Im Klartext: Die Agenda 2010 bringt kein Wachstum, sondern eine Vergrößerung der sozialen Spaltung. Der zweite Schritt – Agenda 2010 im Osten – bringt den beschleunigten ökonomischen Niedergang und die Aushebelung aller bislang noch bestehenden Sozialstandards. Die Alternativen heißen: Stärkung der Binnennachfrage und öffentliche Investitionsoffensive. Auch der Niedergang Ostdeutschlands ist nur durch einen radikalen Kurswechsel zur Stärkung der Binnenökonomie zu beheben und nicht durch das Außerkraftsetzen von Flächentarifen und Sozialstandards.

Arbeiten ohne Ende

Über Niedriglohnstrategien will man auch in der Auseinandersetzung um Arbeitszeitverlängerung voran kommen. Denn mit jedem Niedriglohnjob nimmt der Druck zu, entweder durch Mehrarbeit oder durch Zweitjobs sich an existenzsichernde Einkommen heranzuarbeiten. In den Gewerkschaften weiß man ein Lied davon zu singen, in welchem Maße Kaufkraftschwund die Arbeitszeit nach oben treibt. Im Osten hat eine große Koalition von Wirtschaftsverbänden und christ-sozialdemokratischen Mandatsträgern es geschafft, die Angst um den Erhalt des Arbeitsplatzes gegen die Angleichung der Arbeits- und Lebensverhältnisse in der Metall- und Elektroindustrie zu schüren. Nun werden die Beschäftigten der Länder vorgeknöpft, wo die Gewerkschaften kaum widerstandsfähig sind. 42 Stunden hat Stoiber, 41 Stunden haben Teufel, Koch und Steinbrück als Messlatte vorgegeben. Letztlich geht es um die Abschaffung einer gesellschaftlich sanktionierten "Normalarbeitszeit". Die im Marktrhythmus schwankende Arbeitsgesellschaft – das wärs!

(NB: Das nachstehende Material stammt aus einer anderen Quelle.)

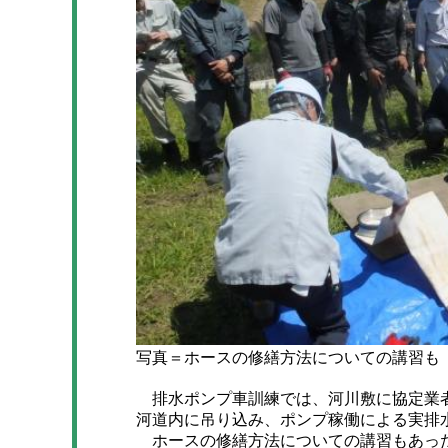
写真＝ホースの修繕方法についての講習も
排水ポンプ車訓練では、河川敷に協定業者
河道内に吊り込み、ポンプ稼働による実排
ホースの修繕方法についての講習もあっ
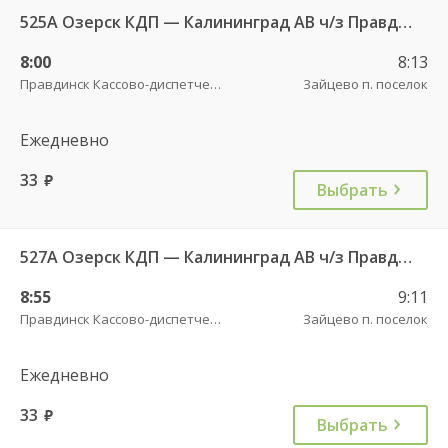
525А Озерск КДП — Калининград АВ ч/з Правдинск КДП
8:00
8:13
Правдинск Кассово-диспетчерский пункт
Зайцево п. поселок
Ежедневно
33
руб.
Выбрать
527А Озерск КДП — Калининград АВ ч/з Правдинск КДП
8:55
9:11
Правдинск Кассово-диспетчерский пункт
Зайцево п. поселок
Ежедневно
33
руб.
Выбрать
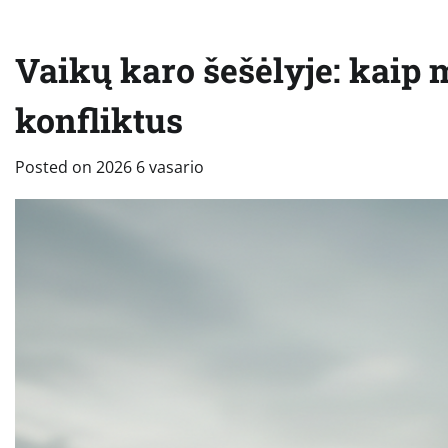
Vaikų karo šešėlyje: kaip 
konfliktus
Posted on
2026 6 vasario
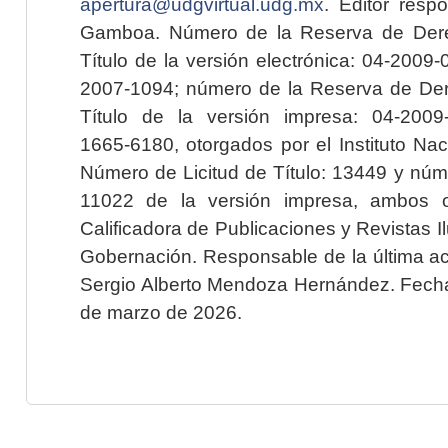
apertura@udgvirtual.udg.mx
. Editor resp
Gamboa. Número de la Reserva de Dere
Título de la versión electrónica: 04-200
2007-1094; número de la Reserva de Der
Título de la versión impresa: 04-200
1665-6180, otorgados por el Instituto Nac
Número de Licitud de Título: 13449 y núme
11022 de la versión impresa, ambos o
Calificadora de Publicaciones y Revistas I
Gobernación. Responsable de la última ac
Sergio Alberto Mendoza Hernández. Fecha 
de marzo de 2026.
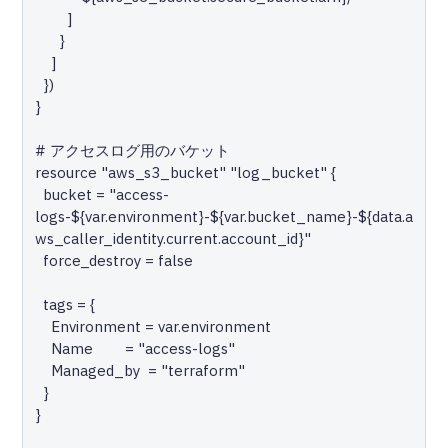
        ]

      }

    ]

  })

}

# アクセスログ用のバケット

resource "aws_s3_bucket" "log_bucket" {

  bucket = "access-
logs-${var.environment}-${var.bucket_name}-${data.a
ws_caller_identity.current.account_id}"

  force_destroy = false

  tags = {

    Environment = var.environment

    Name        = "access-logs"

    Managed_by  = "terraform"

  }

}
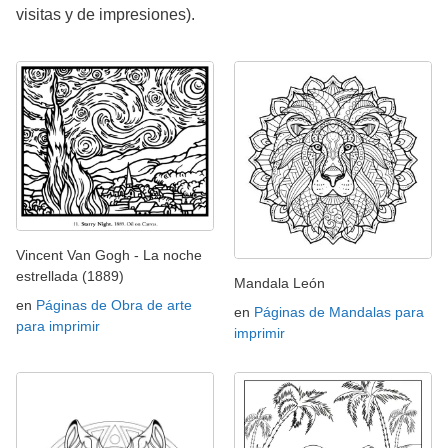
visitas y de impresiones).
Vincent Van Gogh - La noche
estrellada (1889)
Mandala León
en
Páginas de Obra de arte
en
Páginas de Mandalas para
para imprimir
imprimir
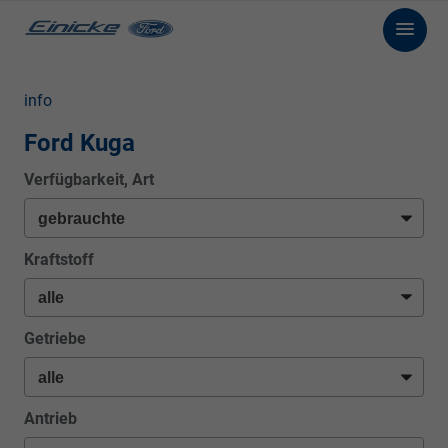
info
Ford Kuga
Verfügbarkeit, Art
Kraftstoff
Getriebe
Antrieb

Gibt es eine Alternative zu dieser Politik einer großen Koalition? Ja. Wir müssen die Proteste verstärken, den Widerstand vernetzen und den Stimmzettel bei den anstehenden Wahlen als Instrument einsetzen. Die Forderungen:

  Aufhebung der Zumutbarkeitsregelung für (Langzeit-)Arbeitslose; die Abschaffung der Arbeitslosenhilfe muss zurückgenommen werden;

  keine Verlängerung der Wochenarbeitzeit auf 41/42 Stunden und keine Verlängerung der Lebensarbeitszeit auf 67 Jahre;

  keinen Übergang auf ein Kopfprämienmodell in der GKV, Einführung einer allgemeinen BürgerInnen- oder Erwerbstätigenversicherung;

  keine Ausweitung von Mini-Jobs, Niedriglohn oder tariflosen Zuständen, sondern Ausweitung der gesellschaftlichen Nachfrage durch Erhöhung der Masseneinkommen und der öffentlichen Investitionen.